Dimension of maximal totally isotropic space over finite field with standard bilinear form
Take a solution to $a^2+b^2+1=0$, there is always one for $k$ a finite field.
For $x\in k^4$, let $P(x)=(x_1,x_2,ax_3+bx_4,-bx_3+ax_4)$.
You'll get that $$\langle P(x),P(y)\rangle = x_1y_1+x_2y_2-x_3y_3-x_4y_4$$ which has an obvious totally isotropic 2-dimensional subspace, namely $x_1=x_3,x_2=x_4$.
Then write $n=4m+d$ and decompose $k^n$ as $m$ copies of $k^4$ and one copy of $k^d$, all mutually orthogonal.

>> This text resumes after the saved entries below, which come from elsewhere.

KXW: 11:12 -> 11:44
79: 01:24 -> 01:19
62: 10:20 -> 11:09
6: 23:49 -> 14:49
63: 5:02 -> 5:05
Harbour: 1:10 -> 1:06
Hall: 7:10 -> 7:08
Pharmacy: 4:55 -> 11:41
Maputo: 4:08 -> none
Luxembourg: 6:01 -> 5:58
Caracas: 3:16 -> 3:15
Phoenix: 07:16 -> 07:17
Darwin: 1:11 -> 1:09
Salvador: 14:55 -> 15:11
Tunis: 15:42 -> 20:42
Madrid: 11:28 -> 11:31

We get a totally $\langle.,.\rangle$-isotropic $2m$-dimensional subspace in the $m$ copies of $k^4$,
If $d=0$ or $d=1$ then this is optimal.
If $d=3$ then there is an additional isotropic vector in the copy of $k^d$, namely the vector $(a,b,1)$, so this is optimal again.
For the remaining case $d=2$, I don't know. For $n=2$ there is a $n/2$ totally isotropic subspace of $k^n$ iff $t^2+1$ has a root in $k$. No idea if it stays true for $n=6$ as well.

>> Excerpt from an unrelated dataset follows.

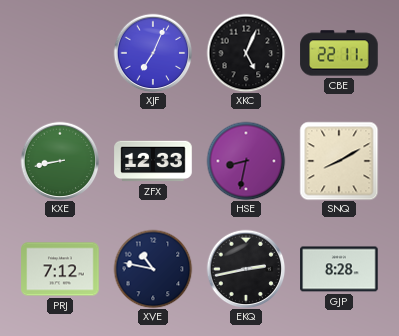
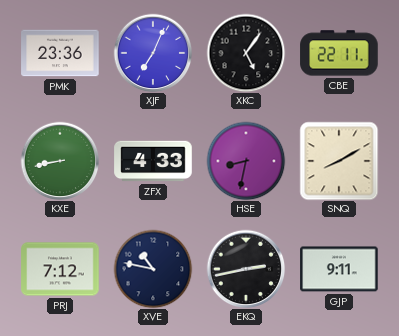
PMK: none -> 23:36
XKC: 5:04 -> 5:06
ZFX: 12:33 -> 4:33
GJP: 8:28 -> 9:11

Supplementing reuns's excellent answer with the following.
Result: If $n\equiv2\pmod4$ and $-1$ is not a square in the field $K=\Bbb{F}_q$, then the space $K^n$, equipped with the standard bilinear form, does not have an $n/2$-dimensional totally isotropic subspace.

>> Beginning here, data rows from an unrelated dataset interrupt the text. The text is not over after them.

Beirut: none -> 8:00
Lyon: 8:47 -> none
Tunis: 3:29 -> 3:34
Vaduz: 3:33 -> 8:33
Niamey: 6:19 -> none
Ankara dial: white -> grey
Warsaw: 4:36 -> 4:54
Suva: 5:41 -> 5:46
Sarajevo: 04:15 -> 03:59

Proof. Write $k=n/2$, so $k$ is odd. Assume contrariwise that $V$ is a totally isotropic subspace. Let $g_1,g_2,\ldots,g_k$ be a basis of $V$. Let $A$ be the $k\times 2k$ matrix with rows $g_1,\ldots,g_k$. Without loss of generality we can assume that $A$ is in a reduced row echelon form. By shuffling the columns, if necessary, we can further assume that $A$ has the block form $$ A=\left(\,I_k\,\vert\, B\,\right) $$ where $B$ is some $k\times k$ matrix.
The assumption about total isotropicity is equivalent to the requirement $AA^T=0_{k\times k}$. By expanding the matrix product in block form we see that this is equivalent to the requirement $$ BB^T=-I_k. \qquad(*) $$ Let's look at the determinants. On the left hand side of $(*)$ we have $(\det B)^2$. On the right hand side we have $(-1)^k$. As $-1$ was not assumed to be a square, and $k$ is odd, this is a contradiction.